Consider an example.-Entity A holds 48% of the voting rights of entity B; the remaining 52% of B is widely held by thousands of shareholders (none of whom holds more than 1% of the voting rights). A has power over B, because A has a dominant voting interest (based on the absolute size of its holding, and relative to other shareholders), and a large number of shareholders would have to agree to outvote A.

The concept of de-facto control does not exist under Indian GAAP.

Options And Convertible Instruments
Under Indian GAAP, option and warrants are generally not considered in determination of control. Ind-AS 110 requires that a reporting entity should assess whether its power to obtain voting rights achieved from holding options or convertible instruments gives it the power to direct the activities of another entity. For example, an option or conversion agreement may give the reporting entity particular rights relating to the strategic operating and financing policies. If these rights enable the reporting entity to have the power to direct the activities of the entity, it will need to consolidate another entity. On the other hand, if convertible instruments are held by some other investor, the entity will need de-consolidate the entity which it had consolidated under Indian GAAP.

Delegated Power – Principal Or Agent
Ind-AS 110 introduces a new concept of delegated power.  An investor may delegate decision-making authority to an agent on some specific issues or on all relevant activities, but, ultimately, the investor as principal retains the power. An agent is a party engaged to act on behalf of another party (principal), but which does not have control over the investee. Accordingly, a decision maker that is not an agent is a principal. It is necessary to assess whether the decision maker is acting as a principal or an agent, to determine whether the decision maker is deemed to have control.

Ind-AS 110 provides guidance for analysing control, by asking whether the decision maker, is acting as a principal, or as an agent that is acting primarily on behalf of other investors. An agent cannot have control over the investee and therefore will not consolidate the investee.
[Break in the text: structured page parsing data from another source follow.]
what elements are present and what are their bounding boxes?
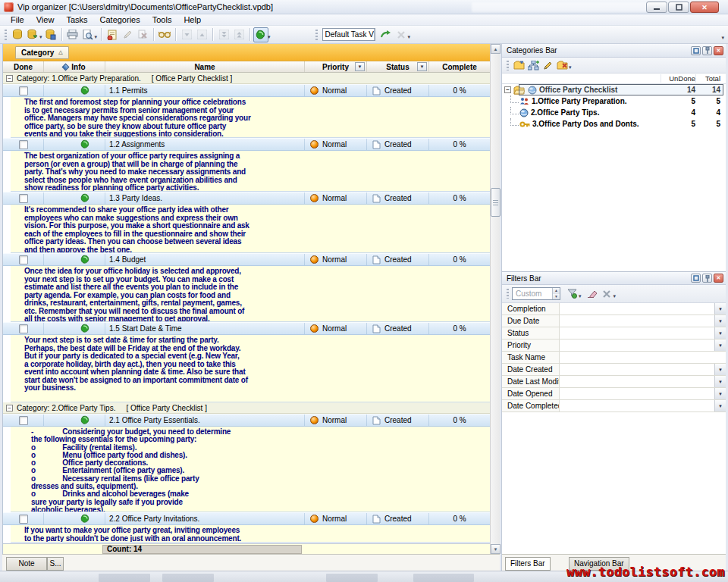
done-checkbox[interactable] xyxy=(19,86,28,95)
task-status[interactable]: Created xyxy=(367,323,429,334)
move-top-icon[interactable] xyxy=(231,27,246,42)
category-tree-item[interactable]: 3.Office Party Dos and Donts.55 xyxy=(502,118,726,130)
filter-dropdown-icon[interactable]: ▼ xyxy=(714,388,726,399)
task-row[interactable]: 2.1 Office Party Essentials.NormalCreate… xyxy=(3,414,490,427)
filter-preset-dropdown[interactable]: ▾ xyxy=(579,293,582,299)
filter-dropdown-icon[interactable]: ▼ xyxy=(714,364,726,375)
filter-value-field[interactable] xyxy=(560,340,714,351)
menu-help[interactable]: Help xyxy=(177,14,207,26)
task-row[interactable]: 1.4 BudgetNormalCreated0 % xyxy=(3,253,490,266)
task-priority[interactable]: Normal xyxy=(305,254,367,265)
filter-value-field[interactable] xyxy=(560,400,714,411)
clear-view-icon[interactable] xyxy=(394,27,409,42)
column-header-status[interactable]: Status▼ xyxy=(367,61,429,72)
task-priority[interactable]: Normal xyxy=(305,192,367,204)
filter-preset-icon[interactable] xyxy=(565,287,579,301)
open-database-icon[interactable] xyxy=(25,27,40,42)
menu-file[interactable]: File xyxy=(5,14,30,26)
task-priority[interactable]: Normal xyxy=(305,513,367,524)
done-checkbox[interactable] xyxy=(19,324,28,333)
column-header-undone[interactable]: UnDone xyxy=(661,74,695,83)
task-list-scrollbar[interactable]: ▲ ▼ xyxy=(490,44,500,554)
column-header-info[interactable]: Info xyxy=(44,61,105,72)
task-status[interactable]: Created xyxy=(367,139,429,150)
task-row[interactable]: 2.2 Office Party Invitations.NormalCreat… xyxy=(3,512,490,525)
filter-dropdown-icon[interactable]: ▼ xyxy=(714,376,726,387)
column-header-done[interactable]: Done xyxy=(3,61,44,72)
task-view-icon[interactable] xyxy=(253,27,268,42)
filter-dropdown-icon[interactable]: ▼ xyxy=(714,327,726,339)
task-priority[interactable]: Normal xyxy=(305,139,367,150)
filter-value-field[interactable] xyxy=(560,364,714,375)
task-name[interactable]: 1.4 Budget xyxy=(105,254,305,265)
done-checkbox[interactable] xyxy=(19,140,28,149)
maximize-button[interactable] xyxy=(668,2,689,13)
menu-categories[interactable]: Categories xyxy=(94,14,146,26)
filters-close-icon[interactable]: ✕ xyxy=(714,274,723,283)
delete-category-icon[interactable] xyxy=(555,58,570,72)
move-down-icon[interactable] xyxy=(179,27,194,42)
toolbar-grip[interactable] xyxy=(507,289,509,299)
column-header-priority[interactable]: Priority▼ xyxy=(305,61,367,72)
categories-restore-icon[interactable] xyxy=(691,46,701,55)
status-filter-dropdown[interactable]: ▼ xyxy=(417,62,427,71)
filter-value-field[interactable] xyxy=(560,388,714,399)
menu-view[interactable]: View xyxy=(30,14,61,26)
categories-toolbar-dropdown[interactable]: ▾ xyxy=(569,64,572,70)
category-tree-item[interactable]: 1.Office Party Preparation.55 xyxy=(502,95,726,107)
task-row[interactable]: 1.1 PermitsNormalCreated0 % xyxy=(3,84,490,97)
task-row[interactable]: 1.3 Party Ideas.NormalCreated0 % xyxy=(3,192,490,205)
new-database-icon[interactable] xyxy=(10,27,25,42)
category-group-row[interactable]: −Category: 2.Office Party Tips.[ Office … xyxy=(3,402,490,414)
print-icon[interactable] xyxy=(65,27,80,42)
filters-toolbar-dropdown[interactable]: ▾ xyxy=(613,293,617,299)
task-view-combobox[interactable]: Default Task V ▲▼ xyxy=(322,28,375,41)
filter-dropdown-icon[interactable]: ▼ xyxy=(714,303,726,314)
scroll-down-icon[interactable]: ▼ xyxy=(491,544,500,554)
task-priority[interactable]: Normal xyxy=(305,415,367,426)
toolbar-grip[interactable] xyxy=(507,61,509,70)
task-name[interactable]: 2.1 Office Party Essentials. xyxy=(105,415,305,426)
done-checkbox[interactable] xyxy=(19,194,28,203)
filter-value-field[interactable] xyxy=(560,315,714,327)
filters-restore-icon[interactable] xyxy=(691,274,701,283)
filter-value-field[interactable] xyxy=(560,327,714,339)
add-category-icon[interactable] xyxy=(512,58,526,72)
task-row[interactable]: 1.5 Start Date & TimeNormalCreated0 % xyxy=(3,322,490,335)
move-up-icon[interactable] xyxy=(194,27,209,42)
erase-filter-icon[interactable] xyxy=(585,287,600,301)
done-checkbox[interactable] xyxy=(19,416,28,425)
task-name[interactable]: 1.1 Permits xyxy=(105,85,305,96)
task-name[interactable]: 1.5 Start Date & Time xyxy=(105,323,305,334)
group-by-category-chip[interactable]: Category △ xyxy=(15,46,69,59)
filter-preset-spinner[interactable]: ▲▼ xyxy=(552,288,560,299)
collapse-icon[interactable]: − xyxy=(504,86,511,93)
print-preview-dropdown[interactable]: ▾ xyxy=(95,34,98,40)
save-database-icon[interactable] xyxy=(43,27,58,42)
priority-filter-dropdown[interactable]: ▼ xyxy=(355,62,365,71)
task-name[interactable]: 2.2 Office Party Invitations. xyxy=(105,513,305,524)
task-priority[interactable]: Normal xyxy=(305,85,367,96)
tab-filters-bar[interactable]: Filters Bar xyxy=(505,557,551,571)
task-name[interactable]: 1.3 Party Ideas. xyxy=(105,192,305,204)
filter-value-field[interactable] xyxy=(560,352,726,363)
collapse-icon[interactable]: − xyxy=(6,405,13,411)
task-view-dropdown[interactable]: ▾ xyxy=(268,34,271,40)
task-status[interactable]: Created xyxy=(367,415,429,426)
task-status[interactable]: Created xyxy=(367,513,429,524)
menu-tools[interactable]: Tools xyxy=(146,14,178,26)
clear-filter-icon[interactable] xyxy=(600,287,614,301)
toolbar-overflow-icon[interactable]: ▾ xyxy=(721,35,724,41)
tab-note[interactable]: Note xyxy=(6,557,47,571)
categories-pin-icon[interactable] xyxy=(702,46,712,55)
toolbar-grip[interactable] xyxy=(5,30,7,40)
task-status[interactable]: Created xyxy=(367,85,429,96)
delete-task-icon[interactable] xyxy=(135,27,150,42)
minimize-button[interactable] xyxy=(646,2,667,13)
column-header-name[interactable]: Name xyxy=(105,61,305,72)
task-row[interactable]: 1.2 AssignmentsNormalCreated0 % xyxy=(3,138,490,151)
column-header-complete[interactable]: Complete xyxy=(429,61,490,72)
task-status[interactable]: Created xyxy=(367,192,429,204)
tab-subtasks[interactable]: S... xyxy=(47,557,64,571)
close-button[interactable]: ✕ xyxy=(690,2,719,13)
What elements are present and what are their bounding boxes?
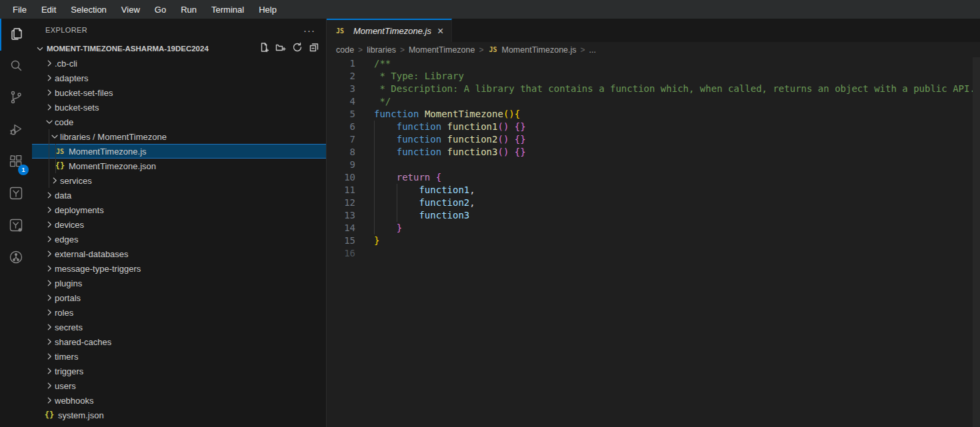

In contrast, an entity that is a principal controls the investee and so will consolidate the investee. For example, in some cases, the fund manager may be regarded as acting as a principal, thus it will consolidate additional funds and consequently increase the size and complexity of its balance sheet. This may have a direct impact on systems, processes and controls, key metrics and ratios, as well as how the fund manager communicates with investors. In addition, consolidation of additional funds may place extra demands on already stressed financial reporting time-lines.

Structured Entities
Ind-AS 110 introduces a new term ‘structured entities’ (SE) which an entity whose activities are restricted to the extent that they are not directed by a governing body. The standard does not have “bright-line requirements” setting out when a reporting entity should consolidate an SE. Rather, an entity needs to consider all facts and circumstances to determine whether it has the power to direct the activities that cause the returns of the SE to vary. Following are various aspects laid down to assist in decision making:

· What is the purpose and design of the SE?

· What returns does the reporting entity earn from its involvement with the SE?

· To what extent are the activities of the SE predetermined?

· Does the reporting entity have the ability to change the restrictions or predetermined strategic policies of the SE?

· What is the effect of any related arrangements?

· Whether the entity is acting as an agent in its relationship with the SE?

Entities in sectors such as, real estate and construction, infrastructure, e-commerce and financial services, where the use of structured entities are prominent need to assess whether such entities need to be controlled under Ind-AS 110. Also special purpose entities structured and designed for tax planning, financing, strategic operational efficiency may need to be assessed. For example, many real estate companies provide advance to land aggregators (LACs) for land purchase. Under Ind-AS, these LACs may have to be consolidated as subsidiaries, due to which the potential implications under the Urban Land Ceiling Act may have to be assessed.  

Global Experience
Ind-AS 110 is based on IFRS 10 which is already effective internationally. Following are a few examples of the impact that first-time application of IFRS 10 had in the financial statements of leading international companies:

· An industrial gas group assessed that it has control  over some of its investees under IFRS 10 that were previously classified as joint ventures

· A global chemical group had to deconsolidate some of its investees and classified them as joint ventures under the new guidance. This had significant impact on the consolidated revenue and earnings before interest and tax

· A major extractive group had to consolidate an investee for the first time and had to deconsolidate other investees

This is an overview of impact of moving from IAS 27 to IFRS 10. Since Indian companies will be moving from AS 21 (which is different from IAS 27), the impact could be much more significant.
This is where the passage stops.